在宅勤務が標準化⁈

6月13日の日経新聞一面に、「欧州、在宅勤務が標準に」と衝撃の見出しに驚きました。私は、12年間、社員1名パート7名で、自宅兼事務所で、広告制作の仕事をしつつ、子供を育てました。個人事業主だったので、サラリーマンの在宅勤務と違う面もあるかもしれませんが、在宅で仕事をすることのメリットもデメリットは、身に沁みて知っているつもりです。

メリットは、家事、育児をしながら、自分の好きな時間に自分の裁量で仕事をこなせることです。当時は、家事、育児もしながら、若さに任せて、早朝から深夜まで、週に1回は徹夜をして、ここぞとばかりに稼ぎました。

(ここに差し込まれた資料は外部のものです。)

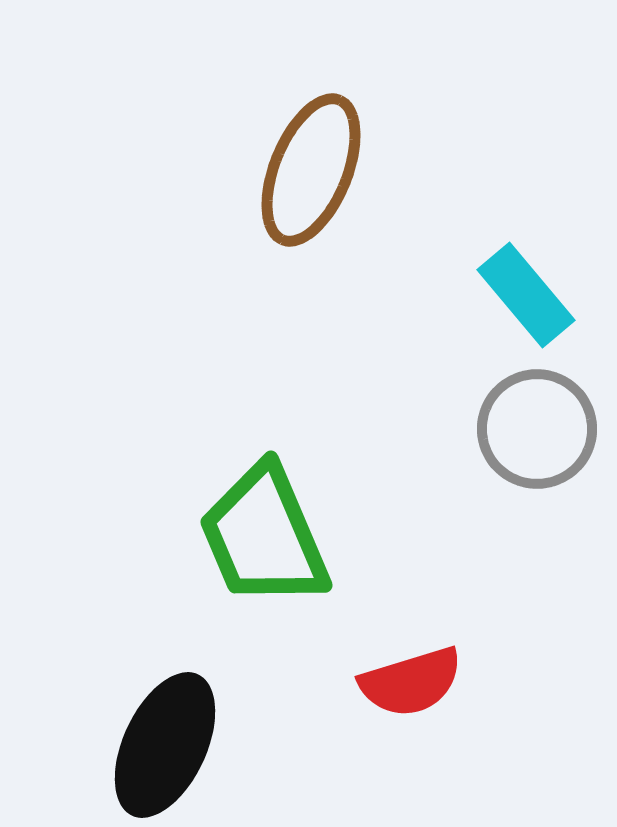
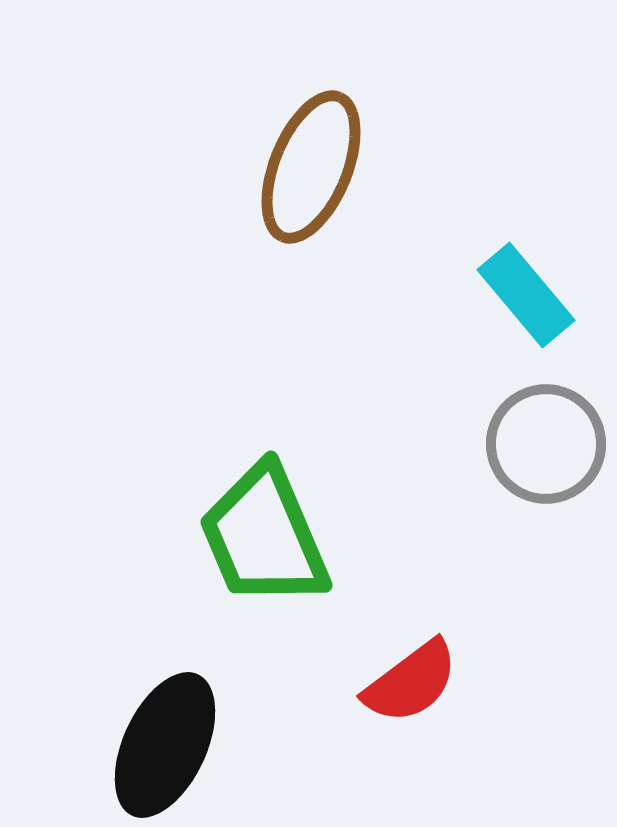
brown ellipse: moved 3 px up
gray circle: moved 9 px right, 15 px down
red semicircle: rotated 20 degrees counterclockwise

デメリットもあります。毎日が、「経済」と「人の気持ちを大切にすること」との、せめぎ合いの連続になります。あなたの行動の一つ一つが、家族の心の幸福や、子供の人格形成に直結して多大な影響を及ぼしてていきます。

すなわち、在宅勤務の家庭は、仕事の戦場であり、心の癒しの場でもあり、という矛盾をはらんだ場になります。

たとえば、家で仕事に集中すると、子供が話しかけても、「後で聞く、ごめんね」とか、聞いていても、仕事しながらで、子供の目を見て話を聞くことをしていない、になります。

子どもは、お仕事をする親の邪魔をしちゃいけないと我慢を重ねるようになります。

ママやパパがともに在宅で仕事をするとなると、余計複雑になる気がします。

私は在宅で子供が高校生になるまで仕事をしましたが、経済重視になり、子供の世話が手薄だった、と反省をしています。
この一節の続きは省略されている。